Healthcare Industry Grapples With Synthetic Data Obstacles


Healthcare companies have been intrigued by the potential of “synthetic data,” which involves using artificial intelligence algorithms to generate data from real datasets. However, challenges in technology have hindered its widespread adoption in the industry.

Researchers in the medical field have experimented with synthetic data to analyze the effects of drugs on specific subpopulations without privacy and regulatory obstacles. Although, as per an insight, it was predicted that 60% of data used for AI and analytics projects would be synthetically generated by the following year, this projection has not been realized. Synthetic data has been successful in certain domains like training self-driving cars, but its adoption in health and drug research, where it could aid in generating medical records, remains limited.

Obstacles to adoption include high costs, a limited number of vendors, and the difficulty of ensuring that synthetic data accurately reflects the target population. Complexity and variability in healthcare make this a challenging problem to solve. Generating representative data is complicated due to the numerous variables present in patients, such as medications, lifestyle factors, and medical conditions. Maintaining the right mix of variables in synthetic data to enable accurate analysis is crucial.

There is a trade-off between accuracy and privacy when creating synthetic data. Closer resemblance to the original data enhances accuracy but raises the risk of leaking sensitive information. Developing techniques to preserve original data privacy without compromising synthetic data accuracy is a potential avenue for improvement.
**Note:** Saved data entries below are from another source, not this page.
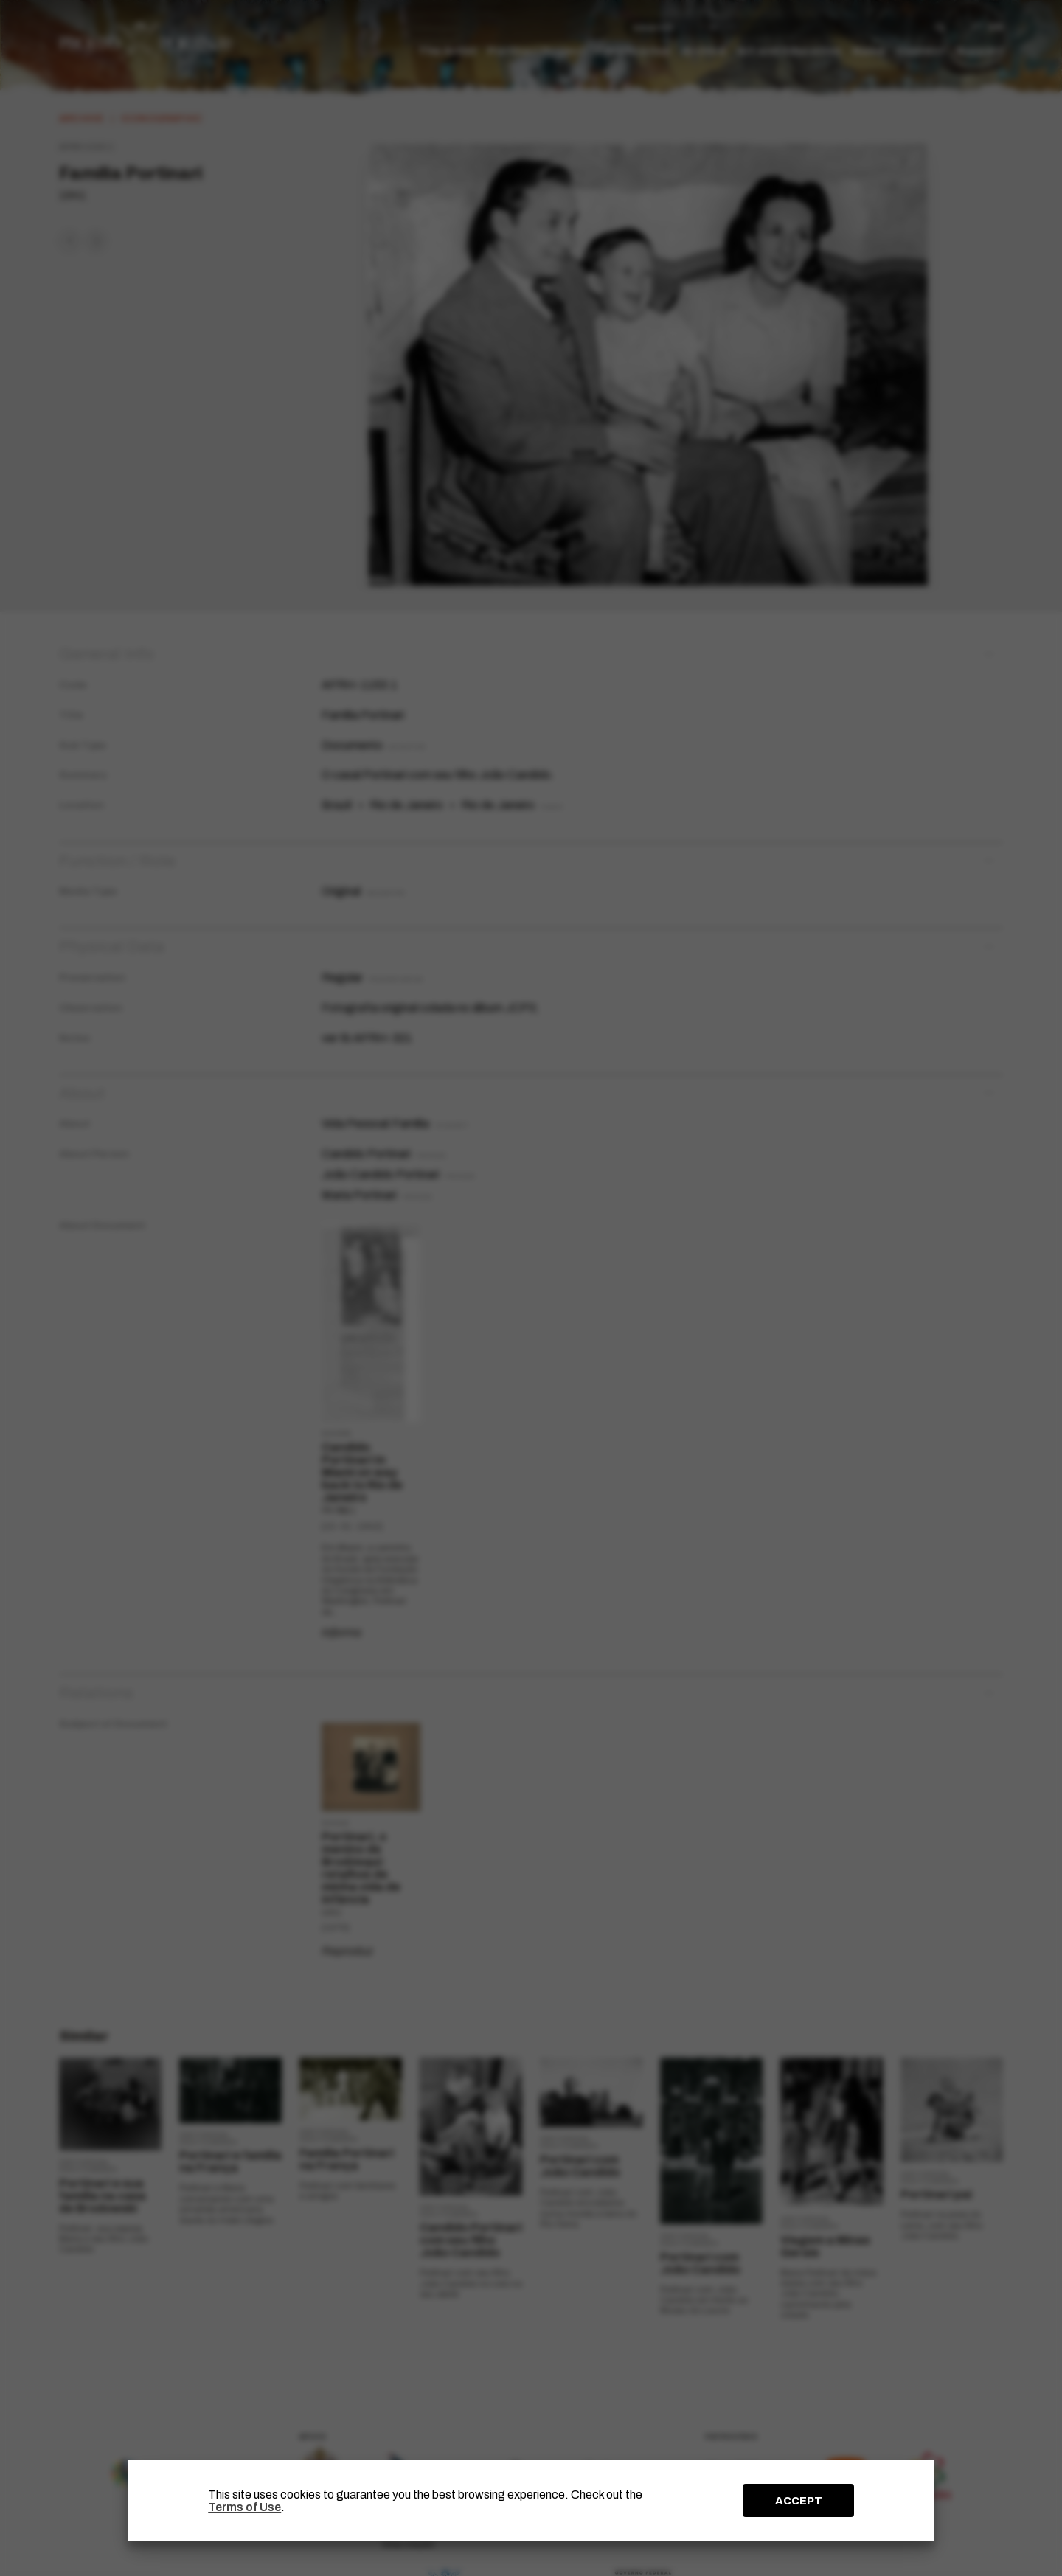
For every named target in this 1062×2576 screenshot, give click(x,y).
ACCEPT (798, 2501)
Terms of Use (244, 2507)
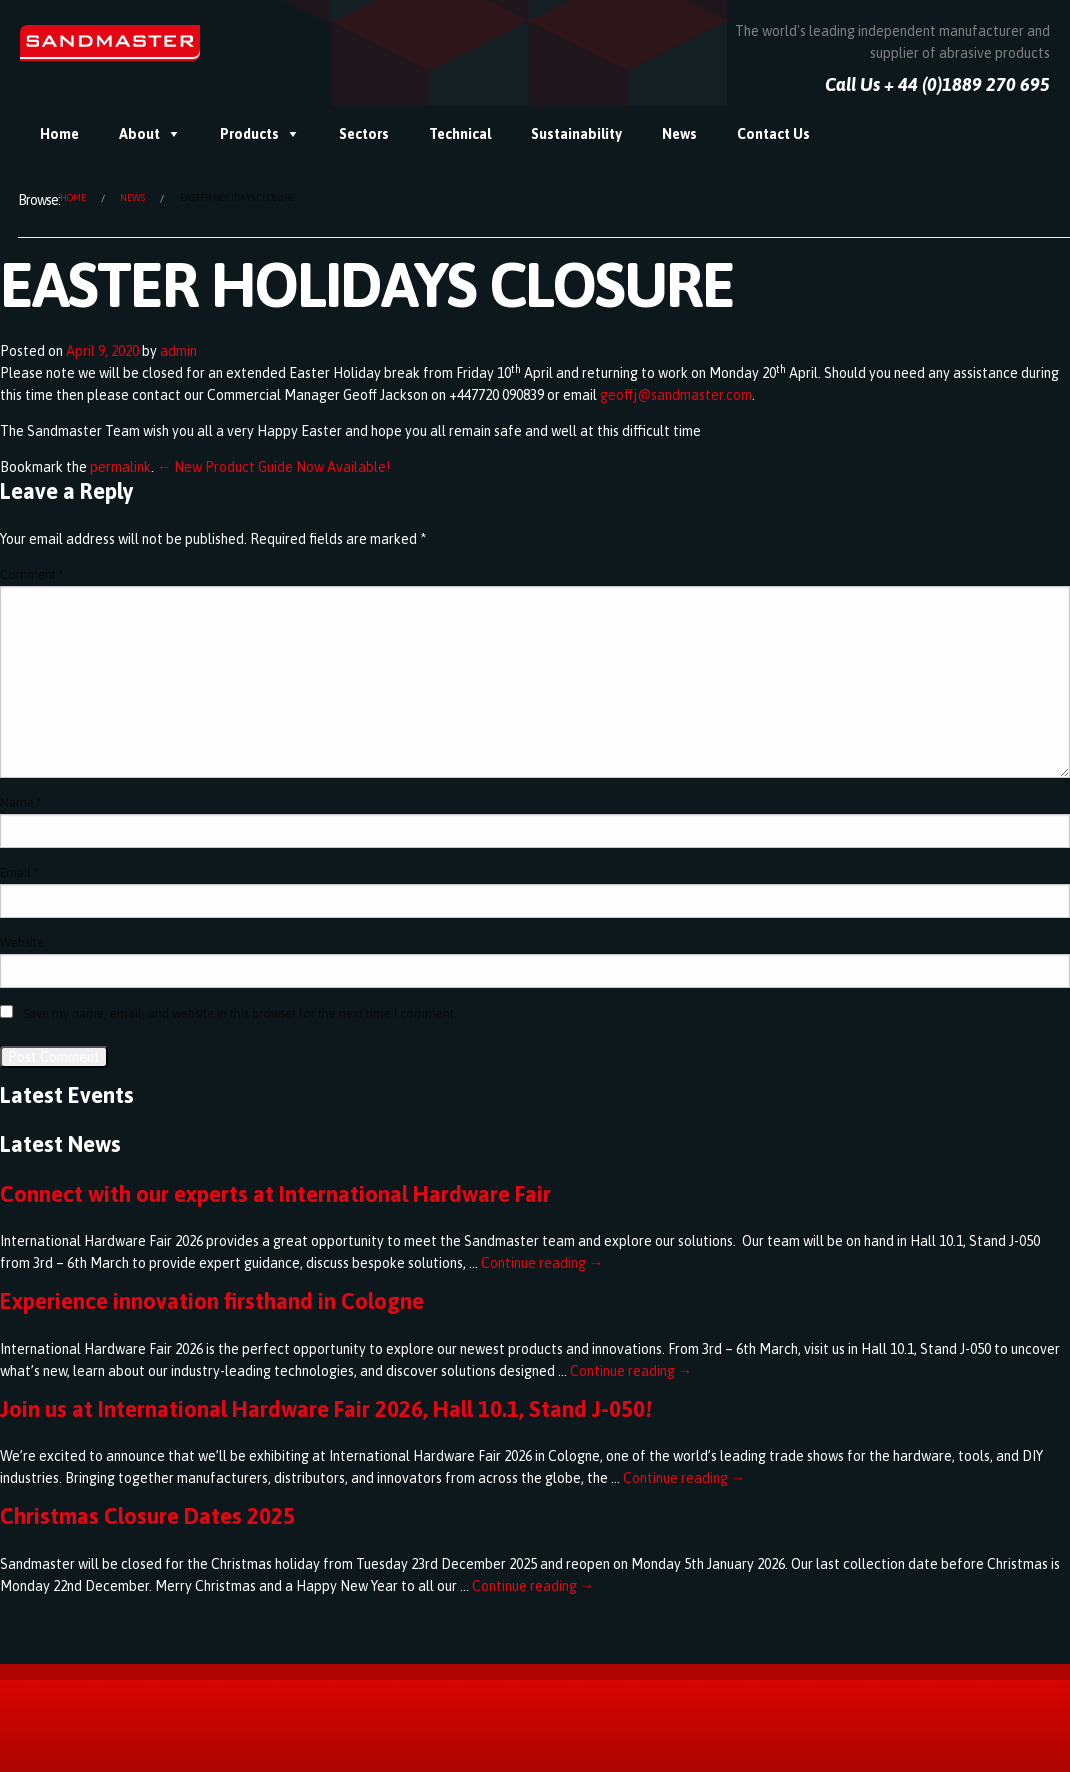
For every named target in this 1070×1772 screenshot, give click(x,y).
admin (178, 351)
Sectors (364, 134)
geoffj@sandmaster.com (676, 395)
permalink (120, 467)
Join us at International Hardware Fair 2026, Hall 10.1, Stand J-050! (326, 1409)
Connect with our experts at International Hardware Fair (275, 1194)
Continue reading (542, 1263)
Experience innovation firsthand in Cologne (212, 1301)
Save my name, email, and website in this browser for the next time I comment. (240, 1014)
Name (21, 803)
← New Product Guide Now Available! (273, 467)
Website (22, 943)
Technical (460, 134)
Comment (32, 575)
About (139, 134)
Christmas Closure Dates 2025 (147, 1516)
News (679, 134)
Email (19, 873)
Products (249, 134)
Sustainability (576, 134)
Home (59, 134)
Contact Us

The healthcare industry is cautious due to uncertainties surrounding synthetic data’s representativeness. While some companies have shown interest and conducted experiments, many are holding back. Illumina, a genomics company, published a promising insight on synthetic data but later deprioritized it in favor of real data usage.

Another challenge is the emerging vendor market, which mainly comprises startups. Established cloud providers, preferred by businesses, have not significantly entered the market, creating a demand-supply conundrum.

The healthcare sector’s reluctance to adopt synthetic data might change as the technology matures and its challenges are addressed.